=== What you should do ===
Your answer should contain only the lines from the top of the data below down through the one with "Terms of Use (821, 2018)", transcribed exactly and without pictures; please include nothing more.

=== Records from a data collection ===

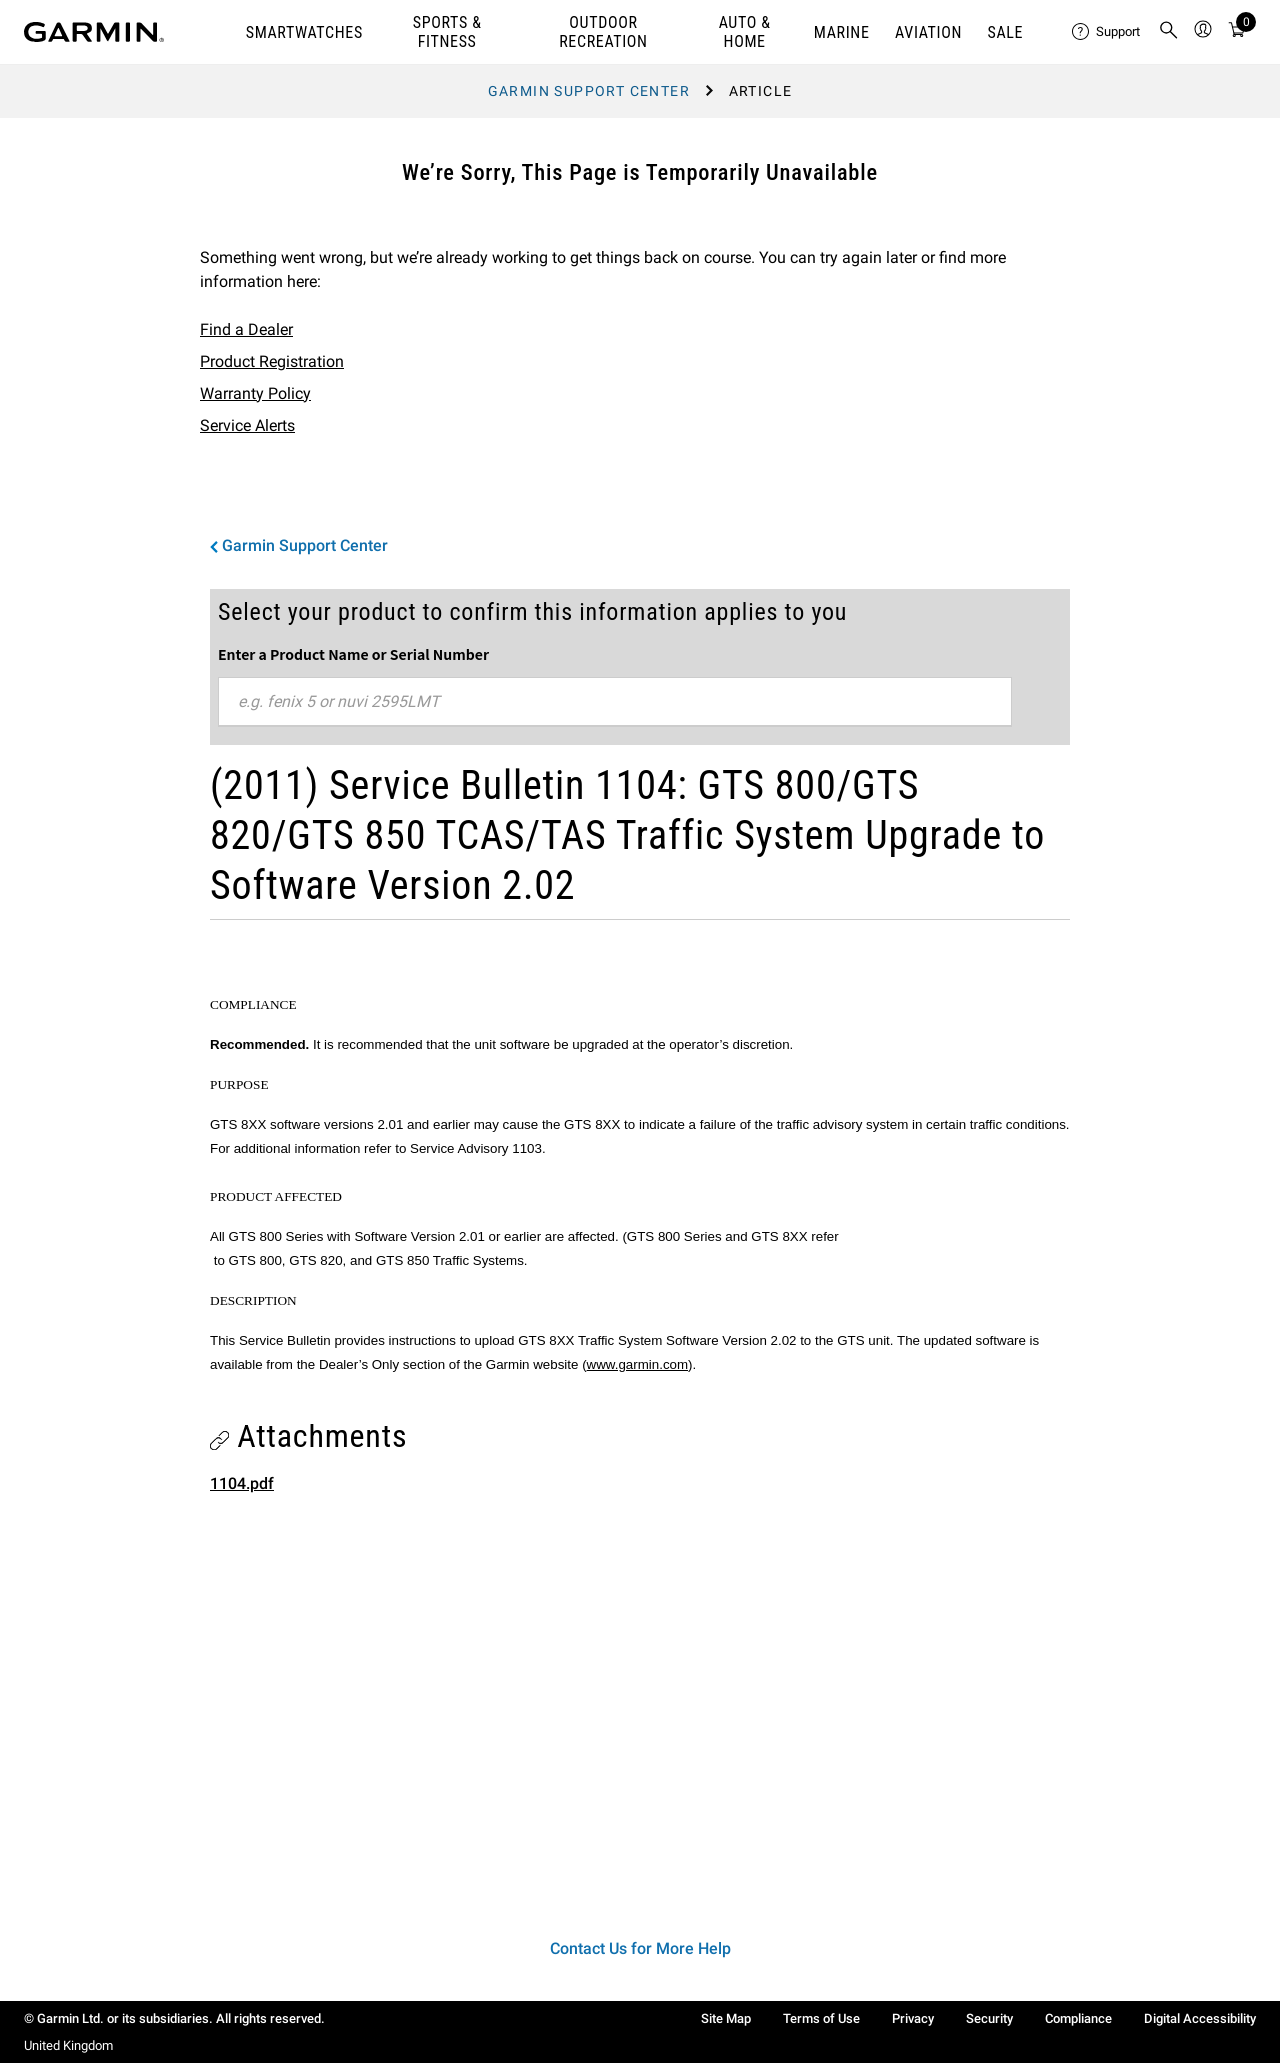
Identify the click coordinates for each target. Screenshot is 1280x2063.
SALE (1006, 32)
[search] (1169, 32)
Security (989, 2018)
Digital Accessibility (1200, 2018)
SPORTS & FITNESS (447, 32)
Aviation (928, 32)
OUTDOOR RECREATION (603, 32)
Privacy (913, 2018)
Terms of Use (821, 2018)
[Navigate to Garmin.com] (94, 32)
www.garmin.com (637, 1364)
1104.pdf (242, 1483)
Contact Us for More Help (640, 1948)
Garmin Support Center (589, 91)
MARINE (842, 32)
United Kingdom (68, 2045)
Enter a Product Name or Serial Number (353, 654)
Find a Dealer (246, 329)
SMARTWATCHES (304, 32)
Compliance (1078, 2018)
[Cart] (1237, 32)
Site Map (726, 2018)
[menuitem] (1107, 32)
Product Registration (272, 361)
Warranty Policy (255, 393)
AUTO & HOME (745, 32)
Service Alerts (247, 425)
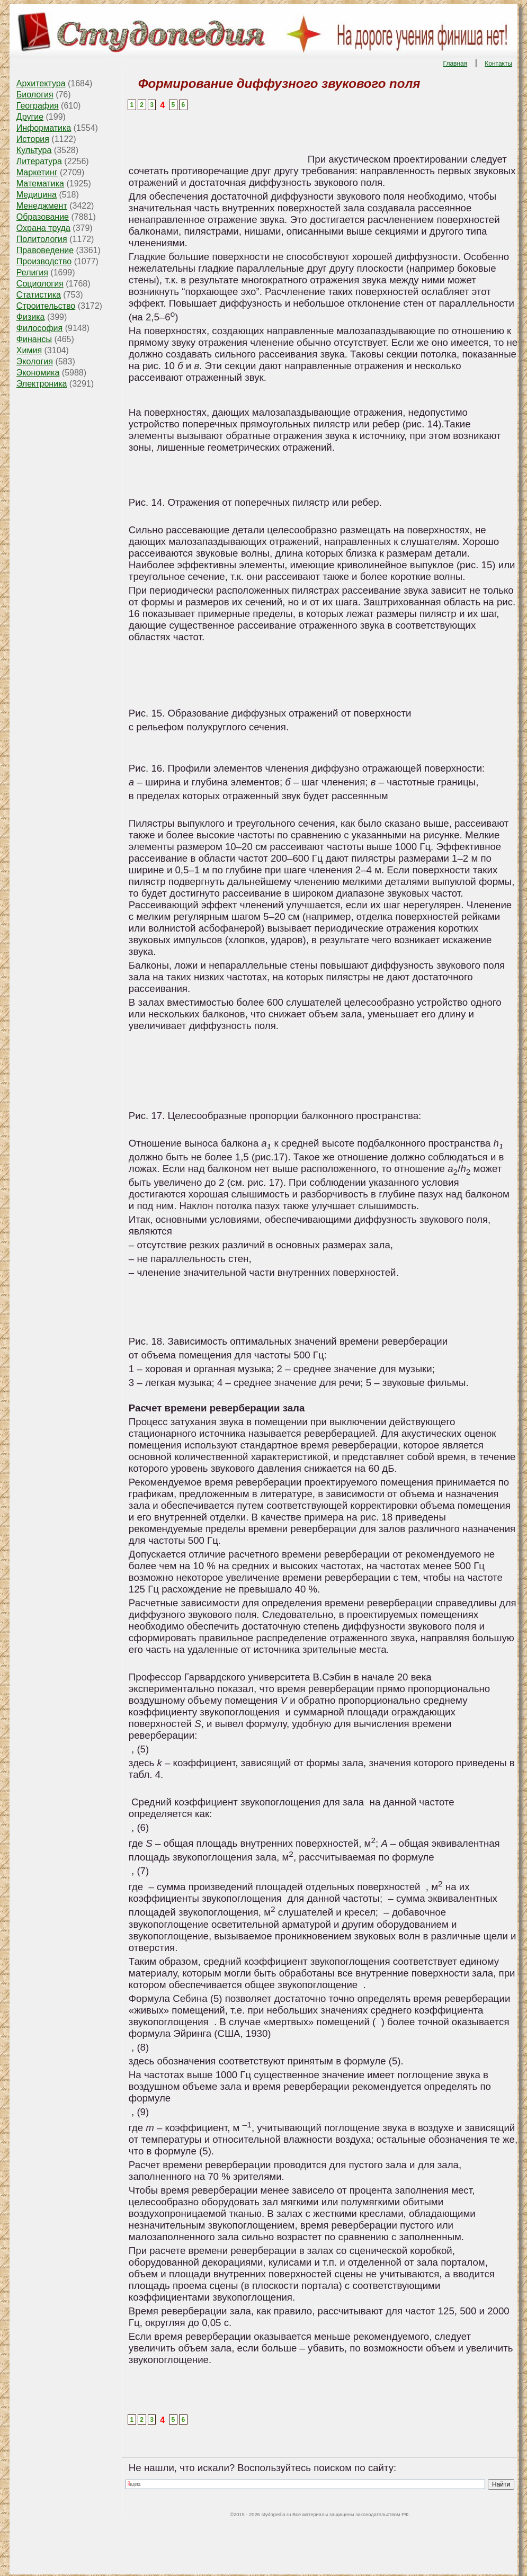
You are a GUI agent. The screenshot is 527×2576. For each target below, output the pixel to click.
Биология (34, 94)
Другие (29, 116)
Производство (44, 261)
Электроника (41, 383)
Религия (32, 272)
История (32, 139)
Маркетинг (37, 172)
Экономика (38, 372)
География (37, 105)
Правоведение (45, 250)
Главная (455, 63)
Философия (39, 328)
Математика (40, 183)
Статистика (38, 294)
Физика (30, 316)
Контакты (498, 63)
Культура (34, 150)
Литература (39, 161)
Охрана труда (43, 227)
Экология (34, 361)
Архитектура (41, 83)
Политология (41, 239)
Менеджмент (41, 205)
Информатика (43, 127)
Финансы (34, 339)
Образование (42, 216)
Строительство (45, 305)
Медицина (36, 194)
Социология (40, 283)
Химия (29, 350)
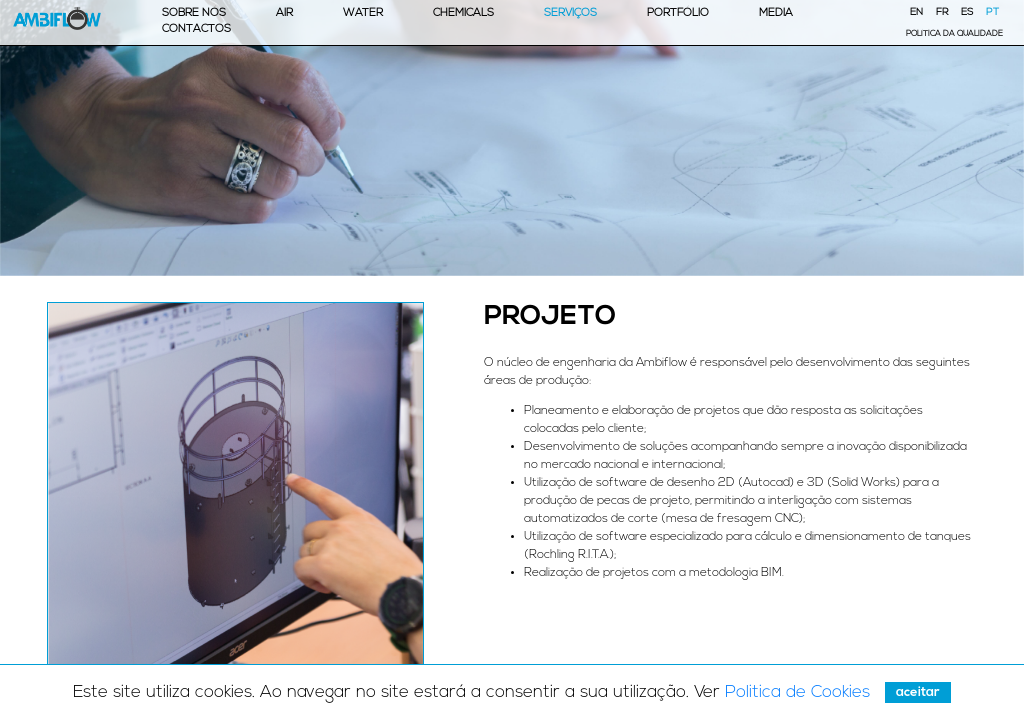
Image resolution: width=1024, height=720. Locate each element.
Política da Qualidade (954, 34)
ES (967, 12)
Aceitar (918, 692)
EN (916, 12)
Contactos (196, 29)
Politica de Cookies (797, 692)
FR (942, 12)
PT (992, 12)
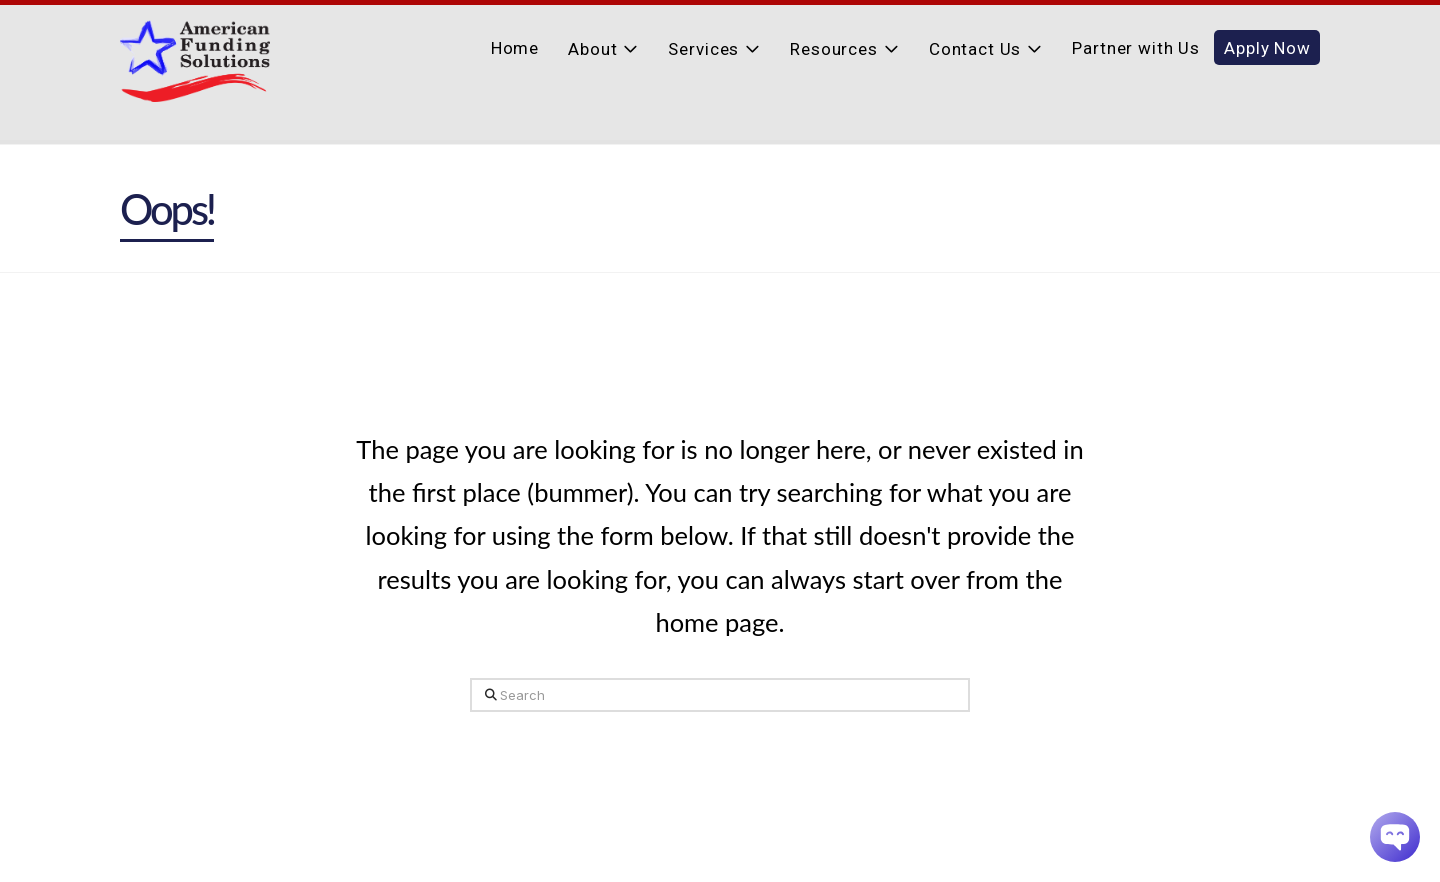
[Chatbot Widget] (1395, 837)
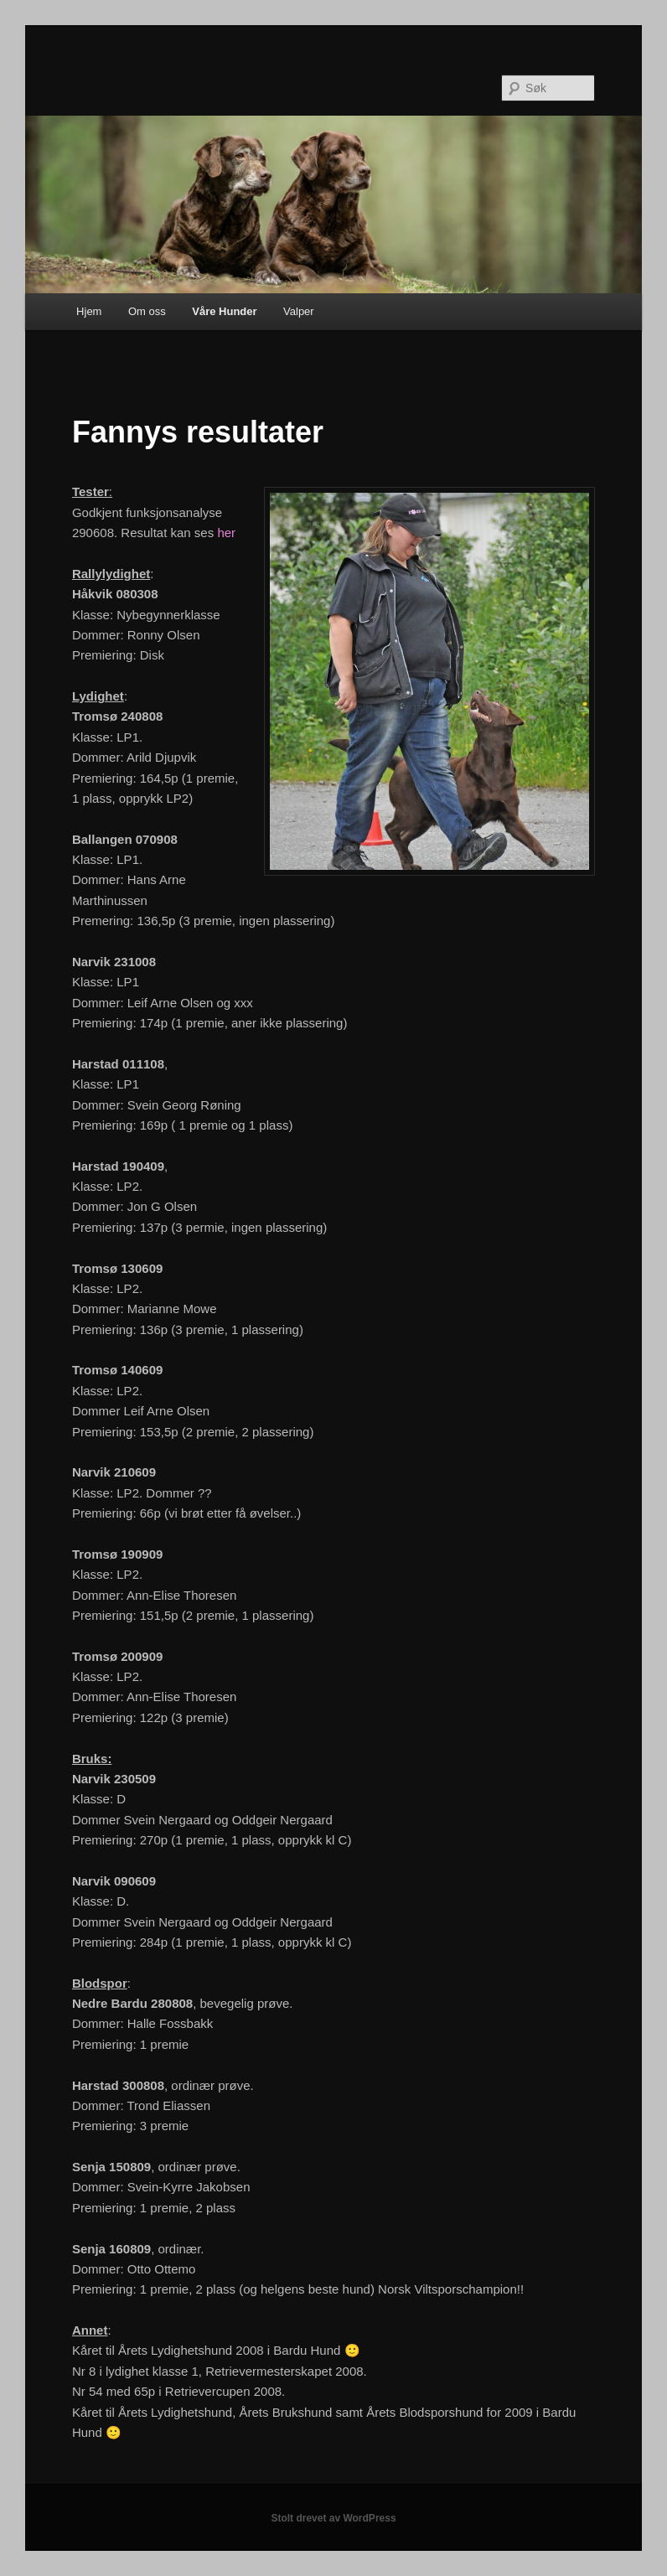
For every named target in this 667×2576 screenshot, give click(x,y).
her (226, 532)
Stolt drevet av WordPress (333, 2518)
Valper (298, 311)
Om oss (147, 311)
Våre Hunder (224, 311)
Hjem (88, 311)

=== Solution to the exercise ===
Identify the click coordinates for each target. Screenshot is 1280x2063.
SALE (1006, 32)
[search] (1169, 32)
Security (989, 2018)
Digital Accessibility (1200, 2018)
SPORTS & FITNESS (447, 32)
Aviation (928, 32)
OUTDOOR RECREATION (603, 32)
Privacy (913, 2018)
Terms of Use (821, 2018)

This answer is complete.